Sous-titre (absent de la première traduction française) : « Les carnets d’un homme de bon sens ».
Editions françaises :
1 : Fleuve Noir, col. « Les best sellers de la science fiction soviétique » n°11 (1983), traduit par Juliette Martin ;
2 : L’esprit des péninsules (2002), traduit par Paul Lequesne.
Avec le Polonais Stanislas Lem, les frères Strougatski sont certainement les écrivains de Science Fiction originaires des pays ex-communistes les plus connus dans le monde.

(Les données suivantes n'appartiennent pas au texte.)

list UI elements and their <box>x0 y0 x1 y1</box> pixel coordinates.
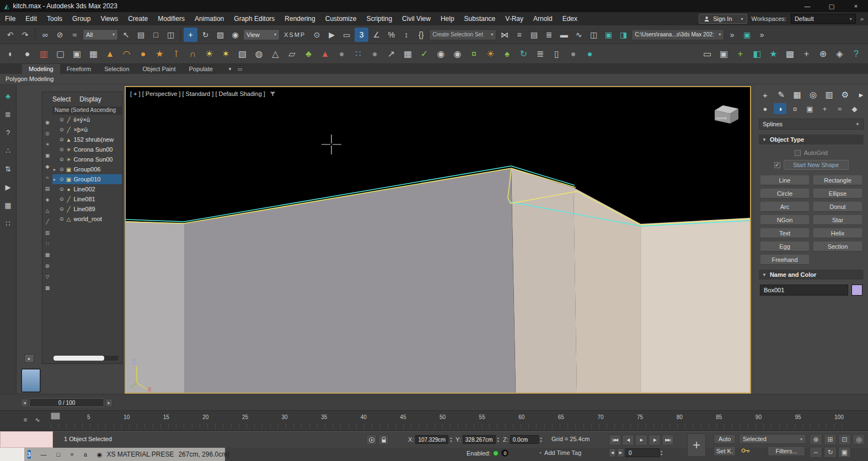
ribbon-dropdown-icon[interactable]: ▾ <box>225 64 235 74</box>
zoom-all-icon[interactable]: ⊞ <box>824 434 837 445</box>
section-button[interactable]: Section <box>813 241 862 251</box>
fire-icon[interactable]: ▲ <box>318 46 333 62</box>
geometry-category-icon[interactable]: ● <box>759 103 771 114</box>
sunlight-icon[interactable]: ☀ <box>483 46 498 62</box>
wire-box-icon[interactable]: ▧ <box>235 46 250 62</box>
rectangular-selection-icon[interactable]: □ <box>149 28 163 42</box>
camera-icon[interactable]: ◉ <box>433 46 448 62</box>
select-and-move-icon[interactable]: + <box>184 28 197 42</box>
ngon-button[interactable]: NGon <box>760 215 810 225</box>
scene-explorer-toggle-icon[interactable]: ▤ <box>527 28 541 42</box>
create-selection-set-field[interactable]: Create Selection Set ▾ <box>429 29 496 40</box>
zero-badge[interactable]: 0 <box>501 449 508 457</box>
name-color-rollout-header[interactable]: ▼ Name and Color <box>759 270 864 280</box>
lights-category-icon[interactable]: ¤ <box>789 103 801 114</box>
scene-explorer-rail-icon[interactable]: ♣ <box>2 90 15 102</box>
swap-arrows-icon[interactable]: ⇅ <box>2 163 15 175</box>
snap-toggle-3d-icon[interactable]: 3 <box>355 28 368 42</box>
toolbar-overflow2-icon[interactable]: » <box>755 28 769 42</box>
export-sphere-icon[interactable]: ↗ <box>384 46 399 62</box>
explorer-menu-select[interactable]: Select <box>48 95 75 103</box>
visibility-eye-icon[interactable]: ⊙ <box>60 137 64 142</box>
expand-plus-icon[interactable]: + <box>799 46 814 62</box>
menu-help[interactable]: Help <box>436 12 459 25</box>
object-color-swatch[interactable] <box>851 285 862 296</box>
spinner-down-icon[interactable]: ▾ <box>661 453 662 456</box>
bg-close-icon[interactable]: × <box>70 451 73 458</box>
tab-freeform[interactable]: Freeform <box>60 64 98 74</box>
menu-customize[interactable]: Customize <box>320 12 362 25</box>
systems-category-icon[interactable]: ◆ <box>848 103 861 114</box>
create-tab-icon[interactable]: + <box>759 89 771 101</box>
visibility-eye-icon[interactable]: ⊙ <box>60 186 64 192</box>
list-item[interactable]: ⊙△world_root <box>52 214 122 224</box>
explorer-menu-display[interactable]: Display <box>75 95 105 103</box>
cone-icon[interactable]: ▲ <box>103 46 117 62</box>
explorer-column-header[interactable]: Name (Sorted Ascending <box>52 106 122 115</box>
window-crossing-icon[interactable]: ◫ <box>164 28 178 42</box>
list-item[interactable]: ▸⊙▣Group006 <box>52 164 122 174</box>
start-new-shape-button[interactable]: Start New Shape <box>784 160 849 170</box>
tab-populate[interactable]: Populate <box>182 64 219 74</box>
donut-button[interactable]: Donut <box>813 201 862 212</box>
align-icon[interactable]: ≡ <box>512 28 526 42</box>
substance-bottle-icon[interactable]: ▯ <box>549 46 564 62</box>
dark-circle-icon[interactable]: ● <box>566 46 581 62</box>
y-coordinate-field[interactable]: 328.267cm <box>463 435 496 444</box>
key-filters-button[interactable]: Filters... <box>768 446 805 456</box>
go-to-end-button[interactable]: ▶▶| <box>662 435 674 446</box>
sun-icon[interactable]: ☀ <box>202 46 217 62</box>
menu-arnold[interactable]: Arnold <box>528 12 558 25</box>
spacewarps-category-icon[interactable]: ≈ <box>833 103 846 114</box>
angle-snap-icon[interactable]: ∠ <box>369 28 383 42</box>
redo-icon[interactable]: ↷ <box>18 28 32 42</box>
maxscript-mini-listener[interactable] <box>0 431 53 448</box>
ellipse-button[interactable]: Ellipse <box>813 188 862 199</box>
color-dots-icon[interactable]: ∷ <box>351 46 366 62</box>
film-clip-icon[interactable]: ▭ <box>700 46 715 62</box>
display-splines-icon[interactable]: ╱ <box>44 218 52 226</box>
menu-modifiers[interactable]: Modifiers <box>153 12 190 25</box>
menu-views[interactable]: Views <box>95 12 123 25</box>
go-to-start-button[interactable]: |◀◀ <box>609 435 621 446</box>
foliage-icon[interactable]: ♣ <box>301 46 316 62</box>
pyramid-icon[interactable]: △ <box>268 46 283 62</box>
list-item[interactable]: ⊙●Line002 <box>52 184 122 194</box>
bg-minimize-icon[interactable]: — <box>41 451 47 458</box>
list-item[interactable]: ⊙╱ii×ý×ū <box>52 115 122 125</box>
menu-graph-editors[interactable]: Graph Editors <box>229 12 280 25</box>
list-item[interactable]: ⊙☀Corona Sun00 <box>52 154 122 164</box>
visibility-eye-icon[interactable]: ⊙ <box>60 196 64 202</box>
gray-sphere-icon[interactable]: ● <box>334 46 349 62</box>
bg-maximize-icon[interactable]: □ <box>57 451 61 458</box>
tab-selection[interactable]: Selection <box>98 64 136 74</box>
isolate-selection-icon[interactable] <box>366 435 377 445</box>
menu-edit[interactable]: Edit <box>20 12 42 25</box>
x-coordinate-field[interactable]: 107.329cm <box>415 435 448 444</box>
select-and-link-icon[interactable]: ∞ <box>38 28 52 42</box>
dark-sphere-icon[interactable]: ● <box>367 46 382 62</box>
expand-arrow-icon[interactable]: ▸ <box>53 167 58 172</box>
building-icon[interactable]: ▦ <box>400 46 415 62</box>
menu-file[interactable]: File <box>0 12 20 25</box>
checker-icon[interactable]: ▦ <box>2 199 15 211</box>
display-xrefs-icon[interactable]: ◈ <box>44 196 52 203</box>
lightmix-icon[interactable]: ◧ <box>749 46 764 62</box>
mirror-icon[interactable]: ⋈ <box>497 28 511 42</box>
schematic-view-icon[interactable]: ◫ <box>587 28 601 42</box>
enabled-green-dot-icon[interactable] <box>493 451 499 456</box>
maximize-button[interactable]: ▢ <box>819 0 844 12</box>
menubar-overflow-icon[interactable]: » <box>860 15 864 22</box>
arc-button[interactable]: Arc <box>760 201 810 212</box>
select-and-manipulate-icon[interactable]: ▶ <box>325 28 339 42</box>
visibility-eye-icon[interactable]: ⊙ <box>60 117 64 122</box>
viewport-layout-button[interactable] <box>21 368 41 393</box>
add-plus-icon[interactable]: + <box>733 46 748 62</box>
current-frame-field[interactable]: 0 <box>625 448 660 457</box>
set-key-button[interactable]: Set K. <box>714 446 736 456</box>
spinner-down-icon[interactable]: ▾ <box>497 439 499 443</box>
coordinate-system-dropdown[interactable]: View ▾ <box>243 29 280 40</box>
lock-selection-icon[interactable] <box>378 435 389 445</box>
menu-animation[interactable]: Animation <box>190 12 229 25</box>
starburst-icon[interactable]: ✶ <box>218 46 233 62</box>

Arkadi (1925-1991) était linguiste spécialiste du japonais et Boris (né en 1933) est astronome. A eux deux, ils sont les auteurs de certains des textes les plus intéressants de la SF russe.
Tout le monde a lu « La guerre des mondes » de Herbert George Wells (1) dont le réalisateur américain Byron Haskin a donné une version visuelle marquante même si le film qu’il a réalisé n’est pas toujours fidèle au roman.

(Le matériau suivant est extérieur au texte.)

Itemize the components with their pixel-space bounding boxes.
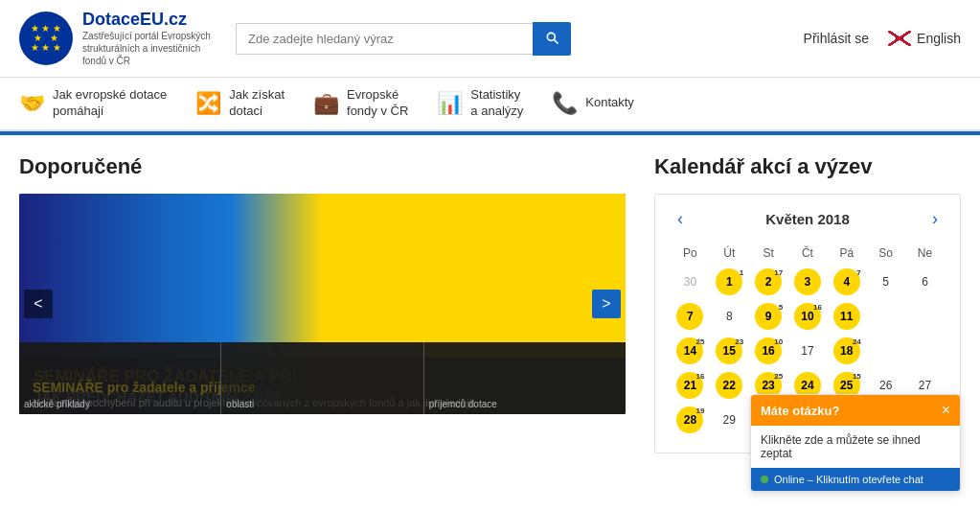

Dans les années 60, alors que l’URSS connaissait une relative période de liberté d’expression, les frères Strougatski ont publié le court roman « La seconde invasion des Martiens » bien représentatif de leur veine satirique.

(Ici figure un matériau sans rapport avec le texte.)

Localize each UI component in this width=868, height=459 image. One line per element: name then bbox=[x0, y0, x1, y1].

Après l’échec de leur première tentative, les Martiens tentent une deuxième fois de conquérir la Terre mais leurs méthodes ont changé. Pas de rayons de la mort, pas de « tripodes », peu de violence dans cette histoire. Tout commence bien sûr une nuit par l’atterrissage d’un vaisseau martien. Après ? Difficile de savoir exactement. Il semble que les Martiens prennent le pouvoir politique et imposent peu à peu des changements dans la vie des humains. Ils commencent par acheter à bon prix les récoltes de blé et proposent à la place une nouvelle céréale de couleur bleue aux rendements supérieurs. Ils organisent ensuite la collecte contre rétribution du suc gastrique des habitants. Qu’en feront les Martiens ? On ne le saura pas avec certitude mais ils y attachent manifestement un grand prix.
On s’apercevra en cours de route que la consommation des nouvelles céréales augmente la production de suc gastrique. En même temps, les Martiens ou leurs représentants interdiront toutes les drogues et limiteront la consommation de tranquillisants car ces produits nuisent à la production de suc gastrique...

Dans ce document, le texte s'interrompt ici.